One Year of AI Agents: What They Got Right, What They Got Wrong, and What’s Coming Next

A year ago, the conventional wisdom about AI agents was that they were impressive in demos and unreliable in practice — systems that could complete simple, well-defined tasks but fell apart the moment anything unexpected happened. That conventional wisdom has not been entirely wrong, but it has been substantially revised by twelve months of real-world deployment.

The tasks where agents have become genuinely useful are specific and share common characteristics: they involve sequences of well-defined steps, the output of each step is verifiable, and errors are recoverable without catastrophic consequences. Software testing, data extraction, document processing, and basic research tasks all fit this profile. Agents deployed in these domains are now handling workloads that previously required significant human time.
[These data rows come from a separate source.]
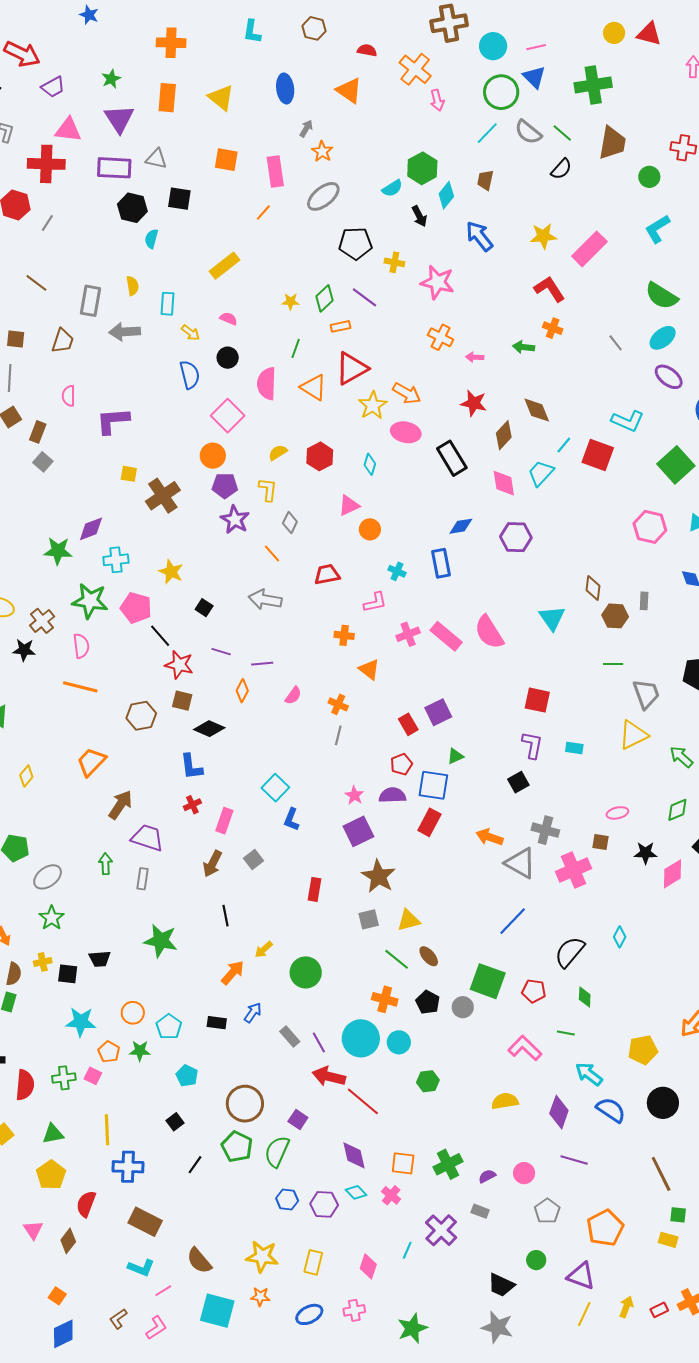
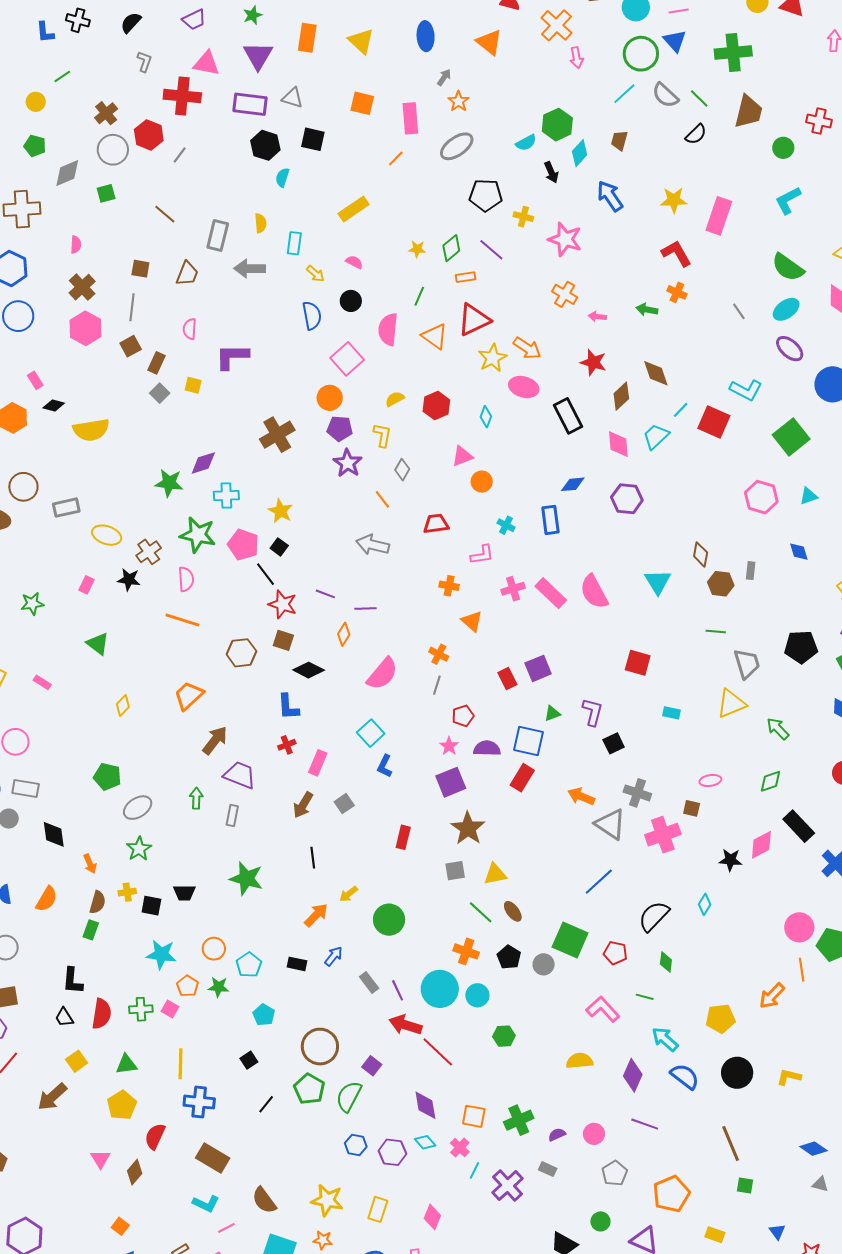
pink rectangle: (589, 249) -> (719, 216), turned -30
yellow square: (129, 474) -> (193, 385), moved
black square: (204, 608) -> (279, 547), moved
pink semicircle: (293, 695) -> (382, 674), moved, size x1.8
purple L-shape: (532, 745) -> (592, 712), moved
red pentagon: (401, 764) -> (463, 716), moved
black star: (645, 853) -> (730, 860), moved
yellow rectangle: (668, 1240) -> (715, 1235), moved
cyan line: (407, 1250) -> (474, 1170), moved

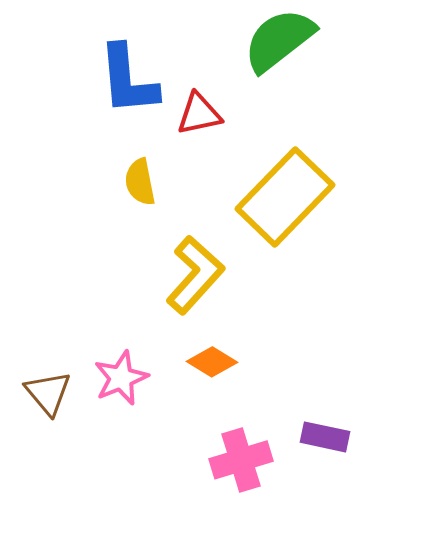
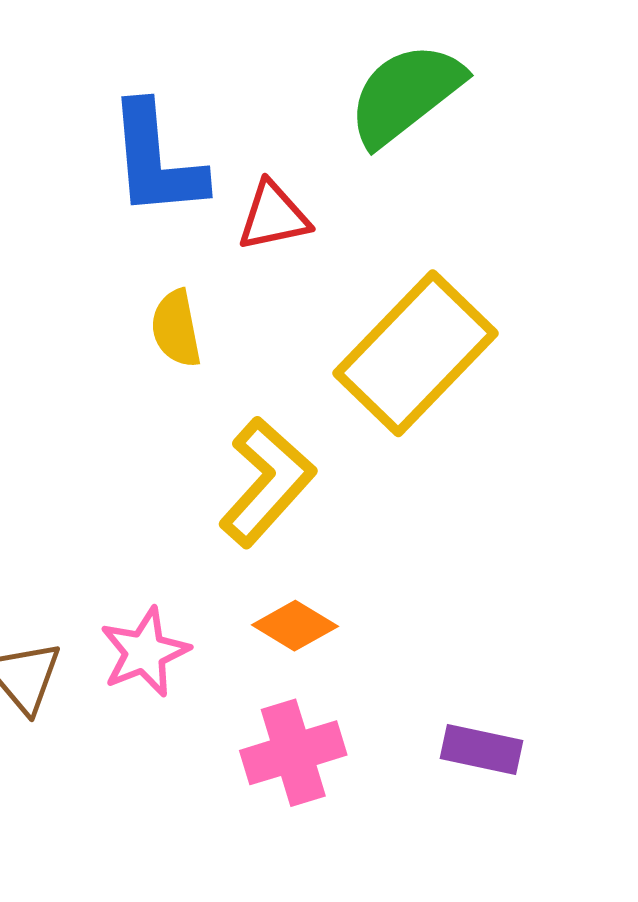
pink cross: (241, 460) -> (293, 753), moved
The tasks where agents have consistently underperformed expectations are equally instructive: anything requiring sustained judgment about ambiguous situations, tasks where the cost of errors is high, and work that depends on understanding unspoken social or organisational context. Several high-profile agent failures in 2025 — including a financial services company that lost a significant sum when an agent misinterpreted an ambiguous instruction and a healthcare provider that faced regulatory scrutiny after an agent sent communications it was not supposed to — have made enterprises cautious about autonomous deployment in sensitive domains.

“The companies that have gotten the most value from agents are the ones that have been thoughtful about human-in-the-loop design,” said Yann LeCun in a widely read interview earlier this year. “The companies that have had problems are the ones that trusted the systems more than the systems deserved.”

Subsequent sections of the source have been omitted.